6/4/21

Night in the City an Underappreciated Noir Masterpiece

 

Night and the City (1950)

Directed by Jules Dassin

20th Century Fox, 96 minutes, Unrated

★★★★★

 

 

 

It's a film about wrestling, chiselers, and lowlife riverside dwellers. It was made in Britain and is in black and white. If this doesn't sound appealing, think again; Night and the City is one of the finest and most stylish film noir movies ever made by somebody not named Orson Welles.

 

Even its backstory is great. American Director Julius “Jules” Dassin was blacklisted for having joined the Communist Party in the 1930s as the movie was in production. Dassin had quit the party a decade earlier, but the Red Scare wasn’t fueled by reason.  Dassin worked around the problem by releasing the film in Britain and there was nothing zealots could do about it. Talented German cinematographer Max Greene was onboard, as was a legendary composer Franz Waxman. If you want to make something of the fact that all three of the persecuted were Jews, by all means do so.

 

Postwar London was as dire as the film’s deliberately gloomy backdrop. At the movie’s center is Harry Fabian (Richard Widmark), a cut-rate conman who scurries from one bad scheme to the next. His only good call is his relationship with good-hearted Mary Bristol (Gene Tierney).
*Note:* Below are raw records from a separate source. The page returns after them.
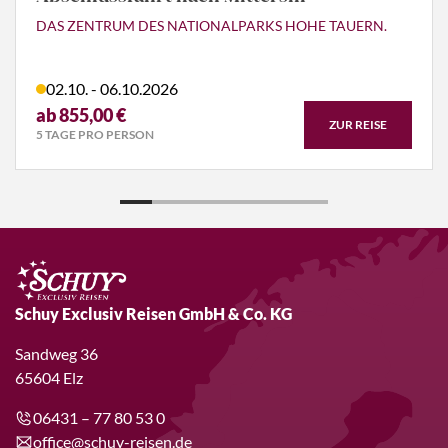
DAS ZENTRUM DES NATIONALPARKS HOHE TAUERN.
02.10. - 06.10.2026
ab 855,00 €
ZUR REISE
5 TAGE PRO PERSON
Schuy Exclusiv Reisen GmbH & Co. KG
Sandweg 36
65604 Elz
06431 – 77 80 53 0
office@schuy-reisen.de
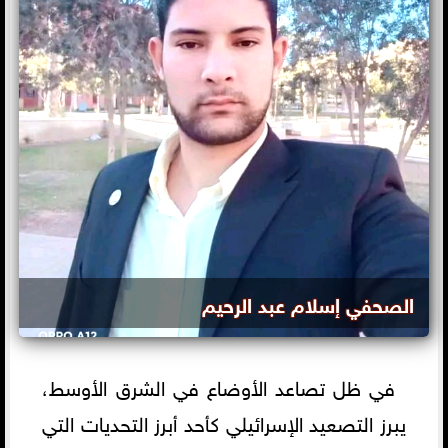
الصحفي إسلام عبد الرحيم
في ظل تصاعد الأوضاع في الشرق الأوسط،
يبرز التصعيد الإسرائيلي كأحد أبرز التحديات التي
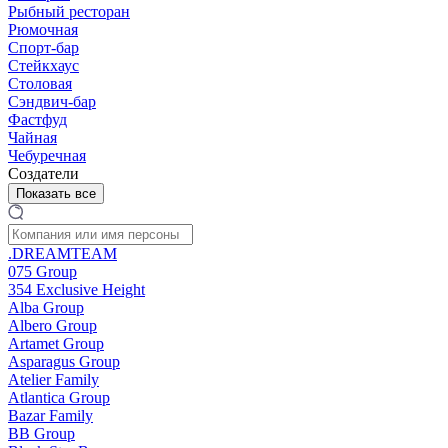
Рыбный ресторан
Рюмочная
Спорт-бар
Стейкхаус
Столовая
Сэндвич-бар
Фастфуд
Чайная
Чебуречная
Создатели
Показать все
.DREAMTEAM
075 Group
354 Exclusive Height
Alba Group
Albero Group
Artamet Group
Asparagus Group
Atelier Family
Atlantica Group
Bazar Family
BB Group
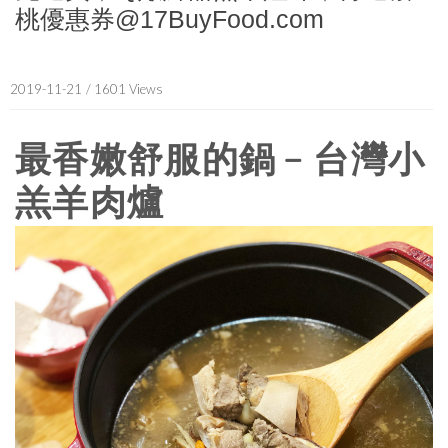
桃優惠券@17BuyFood.com
2019-11-21
/ 1601 Views
最香嫩舒服的鍋﹣台灣小
羔羊肉爐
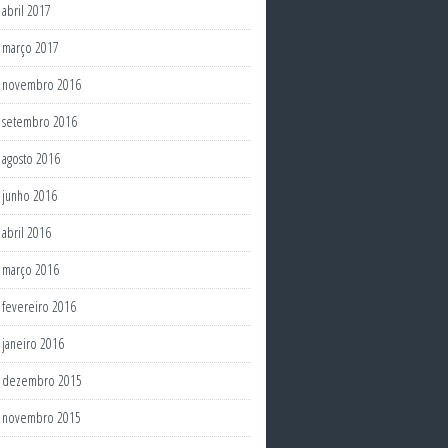
abril 2017
março 2017
novembro 2016
setembro 2016
agosto 2016
junho 2016
abril 2016
março 2016
fevereiro 2016
janeiro 2016
dezembro 2015
novembro 2015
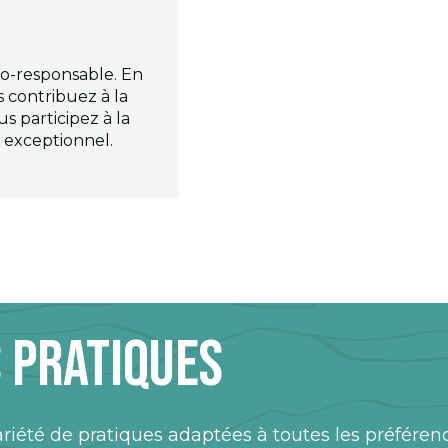
co-responsable. En
 contribuez à la
s participez à la
l exceptionnel.
 pratiques
iété de pratiques adaptées à toutes les préférenc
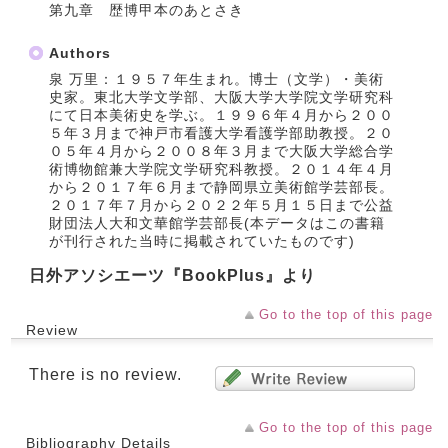
第九章 歴博甲本のあとさき
Authors
泉 万里：１９５７年生まれ。博士（文学）・美術
史家。東北大学文学部、大阪大学大学院文学研究科
にて日本美術史を学ぶ。１９９６年４月から２００
５年３月まで神戸市看護大学看護学部助教授。２０
０５年４月から２００８年３月まで大阪大学総合学
術博物館兼大学院文学研究科教授。２０１４年４月
から２０１７年６月まで静岡県立美術館学芸部長。
２０１７年７月から２０２２年５月１５日まで公益
財団法人大和文華館学芸部長(本データはこの書籍
が刊行された当時に掲載されていたものです)
日外アソシエーツ『BookPlus』より
Go to the top of this page
Review
There is no review.
Go to the top of this page
Bibliography Details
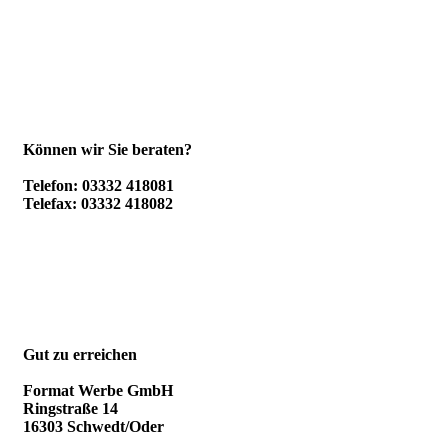
Können wir Sie beraten?
Telefon: 03332 418081
Telefax: 03332 418082
Gut zu erreichen
Format Werbe GmbH
Ringstraße 14
16303 Schwedt/Oder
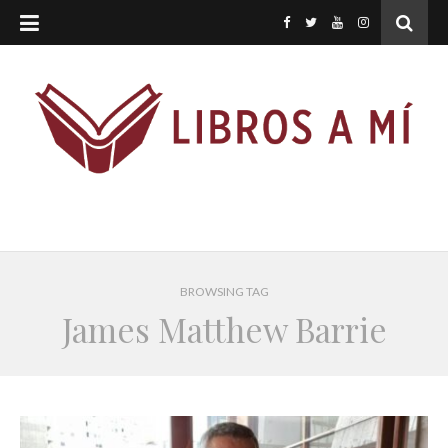
BROWSING TAG
James Matthew Barrie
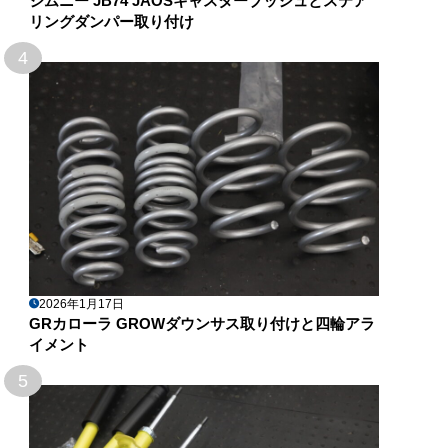
ジムニー JB74 JAOSキャスターブッシュとステア
リングダンパー取り付け
4
2026年1月17日
GRカローラ GROWダウンサス取り付けと四輪アラ
イメント
5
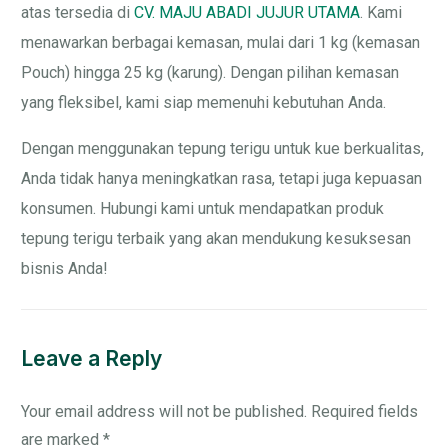
atas tersedia di
CV. MAJU ABADI JUJUR UTAMA
. Kami
menawarkan berbagai kemasan, mulai dari 1 kg (kemasan
Pouch) hingga 25 kg (karung). Dengan pilihan kemasan
yang fleksibel, kami siap memenuhi kebutuhan Anda.
Dengan menggunakan tepung terigu untuk kue berkualitas,
Anda tidak hanya meningkatkan rasa, tetapi juga kepuasan
konsumen. Hubungi kami untuk mendapatkan produk
tepung terigu terbaik yang akan mendukung kesuksesan
bisnis Anda!
Leave a Reply
Your email address will not be published.
Required fields
are marked
*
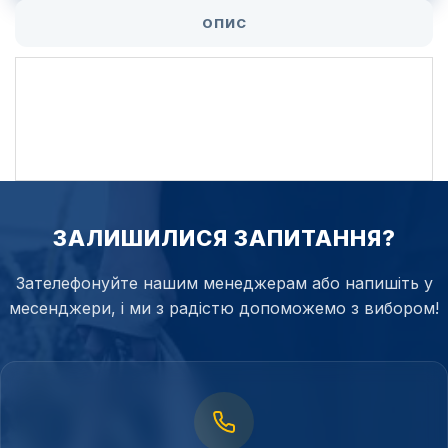
ОПИС
ЗАЛИШИЛИСЯ ЗАПИТАННЯ?
Зателефонуйте нашим менеджерам або напишіть у
месенджери, і ми з радістю допоможемо з вибором!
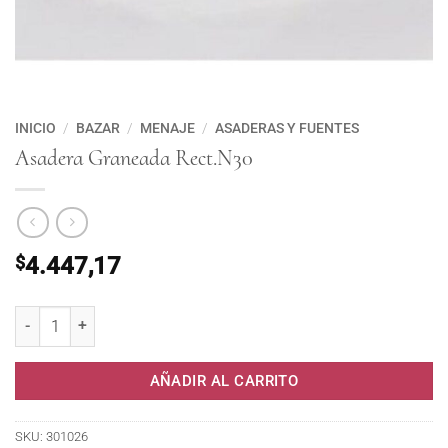
INICIO
/
BAZAR
/
MENAJE
/
ASADERAS Y FUENTES
Asadera Graneada Rect.N30
$
4.447,17
Asadera Graneada Rect.N30 cantidad
AÑADIR AL CARRITO
SKU:
301026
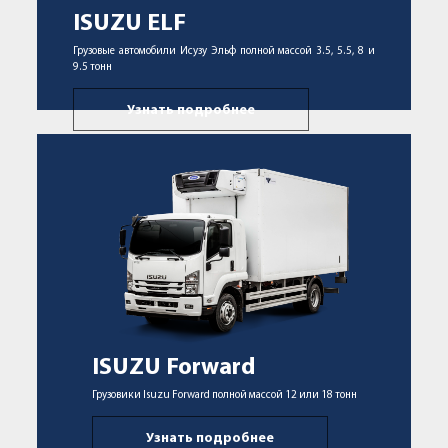
ISUZU ELF
Грузовые автомобили Исузу Эльф полной массой 3.5, 5.5, 8 и
9.5 тонн
Узнать подробнее
ISUZU Forward
Грузовики Isuzu Forward полной массой 12 или 18 тонн
Узнать подробнее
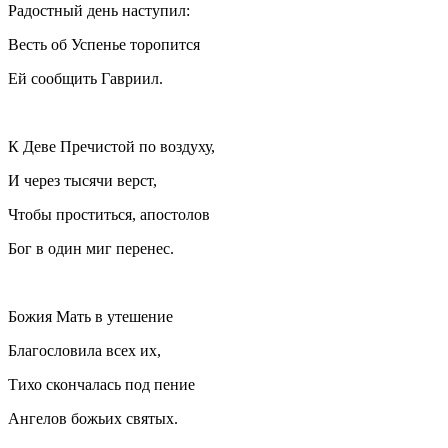
Радостный день наступил:
Весть об Успенье торопится
Ей сообщить Гавриил.
К Деве Пречистой по воздуху,
И через тысячи верст,
Чтобы проститься, апостолов
Бог в один миг перенес.
Божия Мать в утешение
Благословила всех их,
Тихо скончалась под пение
Ангелов божьих святых.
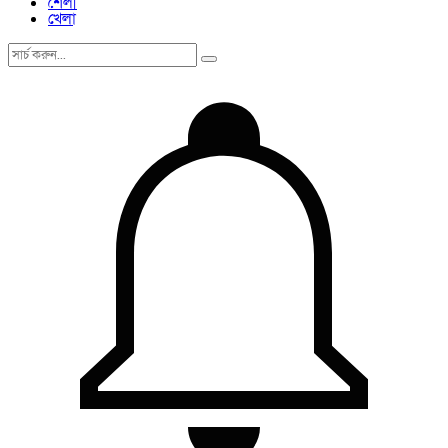
শৈলী
খেলা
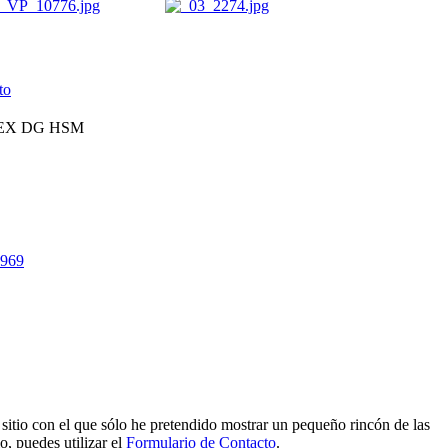
to
8 EX DG HSM
=969
e sitio con el que sólo he pretendido mostrar un pequeño rincón de las
o, puedes utilizar el
Formulario de Contacto
.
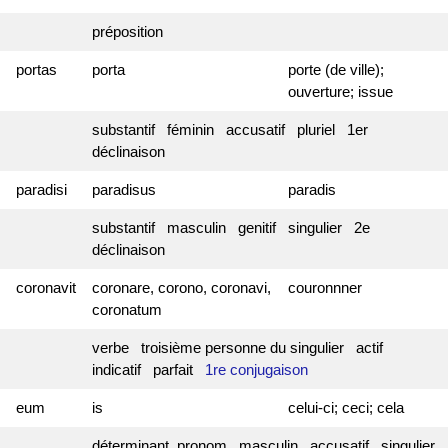
préposition
portas
porta
porte (de ville);
ouverture; issue
substantif féminin accusatif pluriel 1er
déclinaison
paradisi
paradisus
paradis
substantif masculin genitif singulier 2e
déclinaison
coronavit
coronare, corono, coronavi,
couronnner
coronatum
verbe troisième personne du singulier actif
indicatif parfait
1re conjugaison
eum
is
celui-ci; ceci; cela
déterminant, pronom masculin accusatif singulier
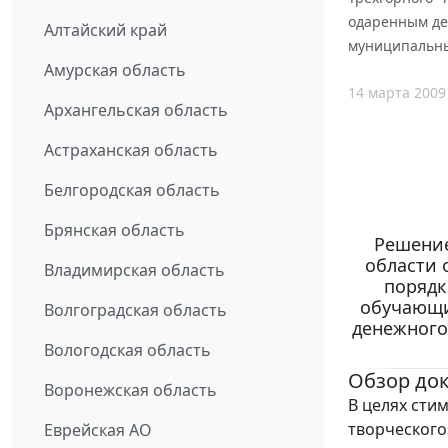
одаренным де
Алтайский край
муниципальны
Амурская область
14 марта 2009
Архангельская область
Астраханская область
Белгородская область
Брянская область
Решение
области 
Владимирская область
порядк
обучающи
Волгоградская область
денежного
Вологодская область
Обзор до
Воронежская область
В целях сти
творческого
Еврейская АО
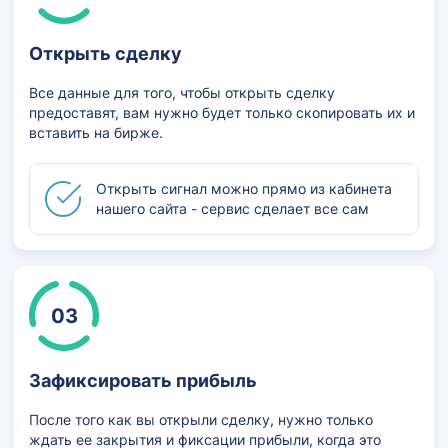
Открыть сделку
Все данные для того, чтобы открыть сделку
предоставят, вам нужно будет только скопировать их и
вставить на бирже.
Открыть сигнал можно прямо из кабинета
нашего сайта - сервис сделает все сам
03
Зафиксировать прибыль
После того как вы открыли сделку, нужно только
ждать ее закрытия и фиксации прибыли, когда это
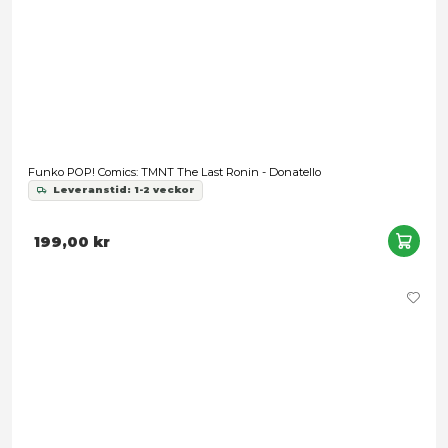
Förbokning
Turtles - Donatello Nightwatcher (The Last Ronin The Lost Y
649,00 kr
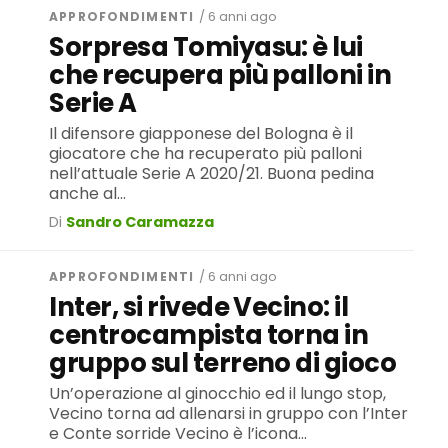
APPROFONDIMENTI
/ 6 anni ago
Sorpresa Tomiyasu: è lui
che recupera più palloni in
Serie A
Il difensore giapponese del Bologna è il
giocatore che ha recuperato più palloni
nell’attuale Serie A 2020/21. Buona pedina
anche al...
Di
Sandro Caramazza
APPROFONDIMENTI
/ 6 anni ago
Inter, si rivede Vecino: il
centrocampista torna in
gruppo sul terreno di gioco
Un’operazione al ginocchio ed il lungo stop,
Vecino torna ad allenarsi in gruppo con l’Inter
e Conte sorride Vecino è l’icona...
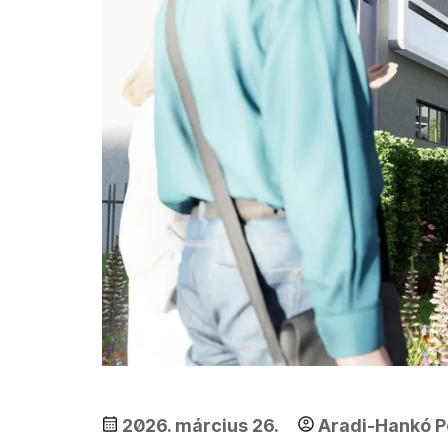
2026. március 26.
Aradi-Hankó P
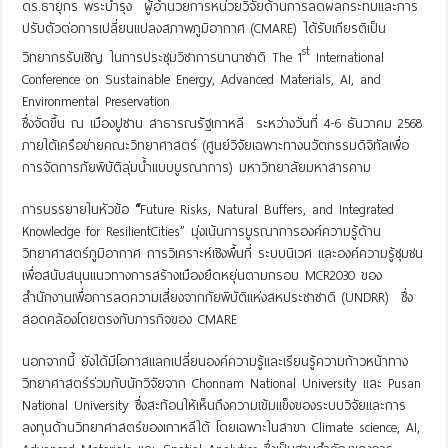
ดร.ธายุกร พระบำรุง ผู้อำนวยการหน่วยวิจัยด้านการลดผลกระทบและการ
ปรับตัวต่อการเปลี่ยนแปลงสภาพภูมิอากาศ (CMARE) ได้รับเกียรติเป็น
st
วิทยากรรับเชิญ ในการประชุมวิชาการนานาชาติ The 1
International
Conference on Sustainable Energy, Advanced Materials, AI, and
Environmental Preservation
ซึ่งจัดขึ้น ณ เมืองปูซาน สาธารณรัฐเกาหลี ระหว่างวันที่ 4-6 ธันวาคม 2568
ภายใต้เครือข่ายคณะวิทยาศาสตร์ (ศูนย์วิจัยเฉพาะทางนวัตกรรมดิจิทัลเพื่อ
การจัดการภัยพิบัติลุ่มน้ำแบบบูรณาการ) มหาวิทยาลัยมหาสารคาม
การบรรยายในหัวข้อ
“
Future Risks, Natural Buffers, and Integrated
Knowledge for ResilientCities” มุ่งเน้นการบูรณาการองค์ความรู้ด้าน
วิทยาศาสตร์ภูมิอากาศ การวิเคราะห์เชิงพื้นที่ ระบบนิเวศ และองค์ความรู้ชุมชน
เพื่อสนับสนุนแนวทางการสร้างเมืองยืดหยุ่นตามกรอบ MCR2030 ของ
สำนักงานเพื่อการลดความเสี่ยงจากภัยพิบัติแห่งสหประชาชาติ (UNDRR) ซึ่ง
สอดคล้องโดยตรงกับภารกิจของ CMARE
นอกจากนี้ ยังได้มีโอกาสแลกเปลี่ยนองค์ความรู้และเรียนรู้ความก้าวหน้าทาง
วิทยาศาสตร์ร่วมกับนักวิจัยจาก Chonnam National University และ Pusan
National University ซึ่งสะท้อนให้เห็นถึงความเข้มแข็งของระบบวิจัยและการ
ลงทุนด้านวิทยาศาสตร์ของเกาหลีใต้ โดยเฉพาะในสาขา Climate science, AI,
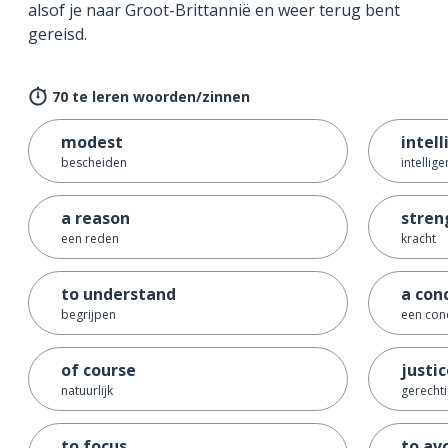
alsof je naar Groot-Brittannië en weer terug bent
gereisd.
70 te leren woorden/zinnen
modest
intel
bescheiden
intellige
a reason
stren
een reden
kracht
to understand
a con
begrijpen
een con
of course
justi
natuurlijk
gerecht
to focus
to av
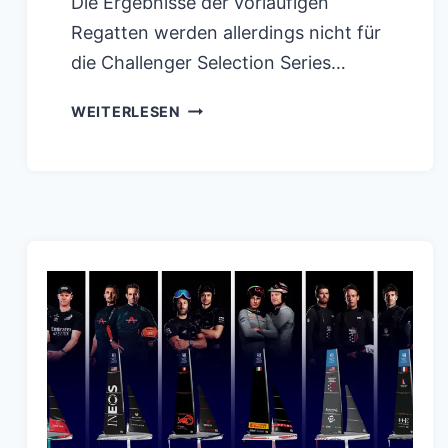
Die Ergebnisse der vorläufigen
Regatten werden allerdings nicht für
die Challenger Selection Series…
AMERICA`S
WEITERLESEN
CUP
LUNA
ROSSA
PRADA
PIRELLI
BEREIT
FÜR
VILANOVA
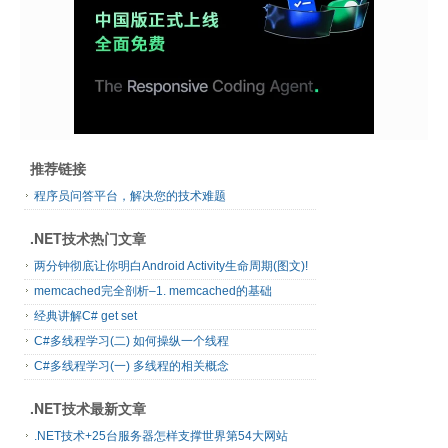
推荐链接
程序员问答平台，解决您的技术难题
.NET技术热门文章
两分钟彻底让你明白Android Activity生命周期(图文)!
memcached完全剖析–1. memcached的基础
经典讲解C# get set
C#多线程学习(二) 如何操纵一个线程
C#多线程学习(一) 多线程的相关概念
.NET技术最新文章
.NET技术+25台服务器怎样支撑世界第54大网站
Harry cares about her, but he's such a louse that he plays her like a cheap fiddle for money, ego-stroking, and refuge from his creditors.

 

After watching a wrestling exhibition, Henry has an idea he is certain will make him a big-time player. A famed Greek wrestler Gregorius (Stanislaus Zbyszko) is in London preparing a protégé, “Nikolas of Athens” (Ken Richmond) for an important match. Gregorius’ son Kristo (Herbert Lom) controls London’s “pro” wrestling scene, but if Harry can convince Gregorius to do battle with wrestling’s bad boy, “The Strangler” (Mike Mizurki), he can pocket a fortune from ticket sales. Gregorius will only do Graeco-Roman style, the legitimate stuff you see at the Olympics, and thus out of the purview of promoter/mobster Kristo.

 

Of course, Harry doesn’t have two pence to rub together, so he approaches Phil Nosteross (Francis L. Sullivan, looking like Sydney Greenstreet), the owner of the Silver Fox Club, who also runs lucrative low-level rackets. Phil jokingly offers to put up £200 if Harry can come up with two hundred more. He does so, but plays a dangerous game to get it. Phil's wife Helen (Googie Withers) offers to give Harry the dough if he can get her a license to operate her own club so she can leave Phil. Unbeknownst to Helen, Harry has one made by a two-bit forger. Helen’s classy joint is shut down before she can even open its doors.  

 

Phil and Kristo have already discussed ridding themselves of Harry the old-fashioned way: bumping him off. Harry’s big day expires in a puff of smoke. In a scuffle at Harry's gym–also an unauthorized operation–“The Strangler” taunts Gregorius. In a scuffle, Nikolas is thrown from the rink and breaks his wrist. An enraged Gregorius agrees on the spot to wrestle “The Strangler” by his rules. Oh-uh; that's Kristo's territory. Any big dreams Harry held vanish when Gregorius defeats “The Strangler,” but dies on a dressing room table moments later. After that, pretty much all of London except for Mary wants Harry’s hide, including Phil, Kristo, Helen, “The Strangler,” and the entire network of reward-seeking underworld rats. Henry will run, but odds are low that he can hide.

 

Much of the acting is melodramatic, but that’s how things were done in 1950. For what it’s worth, the three screen wrestlers also did so in real life (or unreal life, given that pro wrestling is no more authentic than a Nashville cowboy). On a more substantive level, the black-and-white used in the film is spectacular, especially Dassin’s use of contrast. Note the stripes of cool white slicing through murk like sunrays in a darkened cathedral. Dassin’s light palette compares with that used in Welles’ Touch of Evil, and that's quite a statement. Widmark is also brilliant. Viewers can tell he's a liar, but he has just enough off fast-talking smarm to hoodwink similarly edgy characters. When things go south, Widmark transforms into the equivalent of a wildebeest fleeing from a hungry lioness. Wanna bet on the outcome?